4В каком литературном окружении создавался и первоначально существовал замятинский роман, в каких контекстах и как он, соответственно, оценивался?[72] Сам автор очертил исходные рамки в статьях первой половины десятилетия, противопоставив «революционнейшее содержание и реакционнейшую форму» эпигонских литературных групп новейших российских авторов (в данном случае речь о пролеткультовцах, которые «усердно пытаются быть авиаторами, оседлав паровоз»[73]) отечественным и зарубежным писателям, соединяющим авантюрно-фантастическую разработку сюжета с философским синтезом. Эти писатели составляли круг авангардных литературных поисков конца 1910-х — начала 1920-х гг. В противостоящих им писательских группировках задача создать утопию в литературе, наследующая идейному и художественному радикализму предреволюционных и первых пореволюционных лет, тоже ставилась на повестку дня. Так, Ю. Либединский рекомендовал отразить в социалистическом утопическом романе «активность рабочего класса в развертывании социалистического хозяйства», отводя революционно-драматической утопии функцию представить «рабочий класс в <…> политической <…> борьбе с буржуазией»[74].
Первая половина 1920-х гг. дала подъем жанра социальной утопии.
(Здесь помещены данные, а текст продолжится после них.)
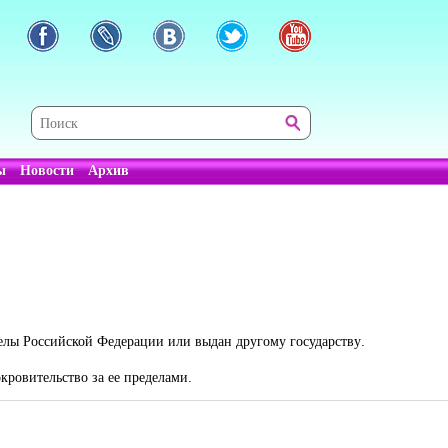
ы
Новости
Архив
елы Российской Федерации или выдан другому государству.
кровительство за ее пределами.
В основу этой фантастики легли уравнительные представления эпохи «военного коммунизма», в свою очередь восходящие к популярно изложенным идеям Маркса и Энгельса о классовой структуре и борьбе классов, природе и производстве, труде и капитале. Собственно, их пародически предвещал сам замятинский роман, в прямой полемике с ними складывались литературные антиутопии Булгакова и Платонова. Они оказались дисквалифицированы по внелитературным основаниям и в большинстве своем не были тогда напечатаны. Ценностно-нормативная рамка, выдвинутая группировками побеждающих рутинизаторов, предопределила способ прочтения и конечную оценку литературной фантастики авангардных авторов, с которой литературная общественность знакомилась по рукописям и на слух. Как раз к этому моменту относится журнальная полемика о передовом классе и социальном заказе, в котором права независимой литературы еще пытался отстаивать, в частности, Эйхенбаум[75].